WHAT YOU ARE ASKED TO DO |
Lines in the listing below may contain the word "อกำหนดและเง". State how many do, and nothing more.

SUPPLIED DATA |
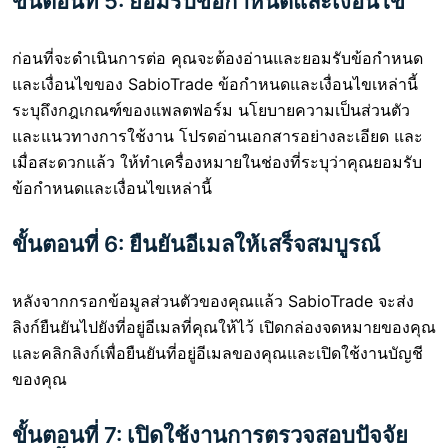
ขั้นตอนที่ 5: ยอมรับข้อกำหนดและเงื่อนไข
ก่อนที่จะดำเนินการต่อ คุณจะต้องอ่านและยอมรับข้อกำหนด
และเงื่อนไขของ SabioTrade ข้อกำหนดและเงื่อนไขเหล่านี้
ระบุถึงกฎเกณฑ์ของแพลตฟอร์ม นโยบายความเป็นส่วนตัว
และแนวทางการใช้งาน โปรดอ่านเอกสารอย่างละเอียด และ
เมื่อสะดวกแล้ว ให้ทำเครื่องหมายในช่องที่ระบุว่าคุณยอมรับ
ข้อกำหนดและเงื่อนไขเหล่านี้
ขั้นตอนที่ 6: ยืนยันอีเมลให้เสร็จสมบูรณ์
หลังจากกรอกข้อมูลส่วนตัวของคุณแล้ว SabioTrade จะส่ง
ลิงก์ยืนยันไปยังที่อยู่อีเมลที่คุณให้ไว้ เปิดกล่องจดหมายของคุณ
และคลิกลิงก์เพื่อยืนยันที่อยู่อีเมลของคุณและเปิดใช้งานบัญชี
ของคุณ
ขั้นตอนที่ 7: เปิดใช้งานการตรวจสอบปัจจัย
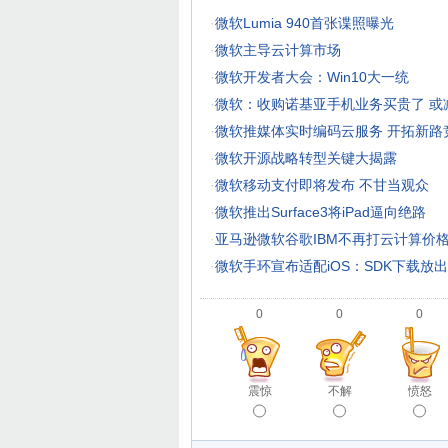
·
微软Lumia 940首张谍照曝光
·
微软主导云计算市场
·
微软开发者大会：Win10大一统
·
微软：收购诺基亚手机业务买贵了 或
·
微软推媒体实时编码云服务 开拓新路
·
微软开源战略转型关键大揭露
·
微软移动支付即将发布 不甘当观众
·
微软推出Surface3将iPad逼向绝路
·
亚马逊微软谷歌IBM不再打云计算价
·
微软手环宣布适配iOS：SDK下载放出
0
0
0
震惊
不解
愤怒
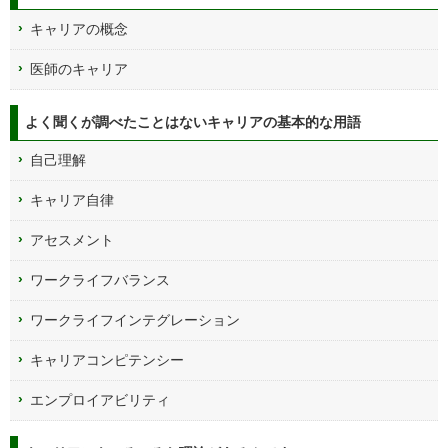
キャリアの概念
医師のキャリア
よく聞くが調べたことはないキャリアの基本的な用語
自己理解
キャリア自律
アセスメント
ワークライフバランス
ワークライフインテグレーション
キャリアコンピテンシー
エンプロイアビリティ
* * *
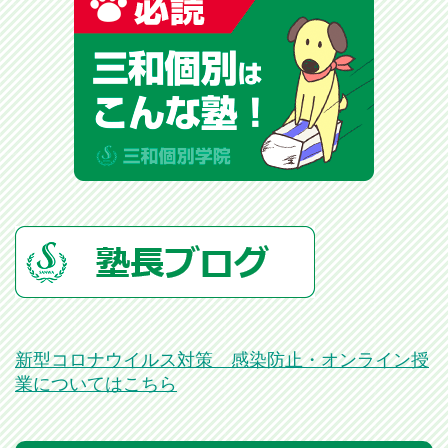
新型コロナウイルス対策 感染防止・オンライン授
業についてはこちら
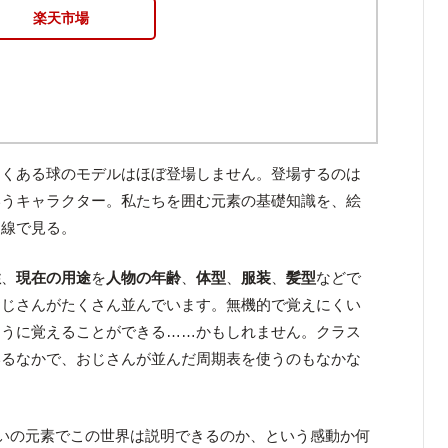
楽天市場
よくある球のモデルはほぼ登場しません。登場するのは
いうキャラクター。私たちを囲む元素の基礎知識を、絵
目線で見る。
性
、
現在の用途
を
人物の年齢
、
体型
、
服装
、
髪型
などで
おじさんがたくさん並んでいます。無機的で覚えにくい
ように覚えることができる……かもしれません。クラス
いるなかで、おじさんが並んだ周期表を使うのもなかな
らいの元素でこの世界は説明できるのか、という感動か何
==
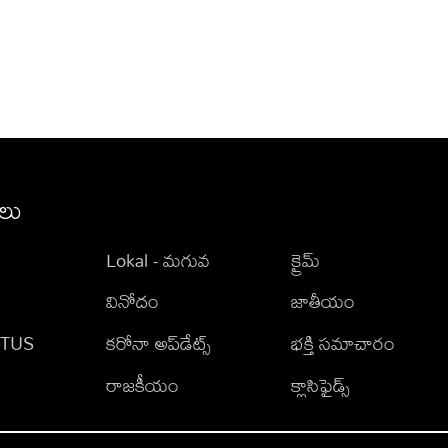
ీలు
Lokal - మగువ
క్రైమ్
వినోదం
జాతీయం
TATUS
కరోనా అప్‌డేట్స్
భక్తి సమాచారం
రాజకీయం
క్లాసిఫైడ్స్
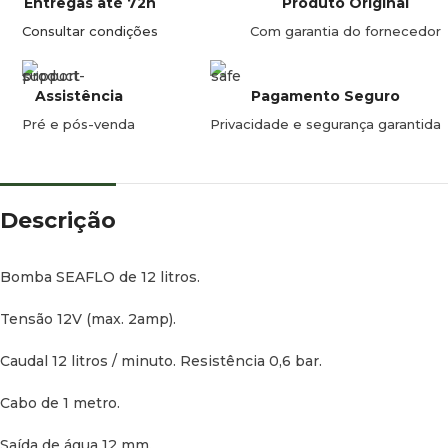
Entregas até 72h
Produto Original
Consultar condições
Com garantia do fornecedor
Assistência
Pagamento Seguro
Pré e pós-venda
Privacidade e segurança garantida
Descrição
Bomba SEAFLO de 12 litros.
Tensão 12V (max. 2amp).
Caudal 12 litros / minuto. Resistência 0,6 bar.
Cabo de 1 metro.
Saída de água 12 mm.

SOLUTION TO THE PROBLEM |
3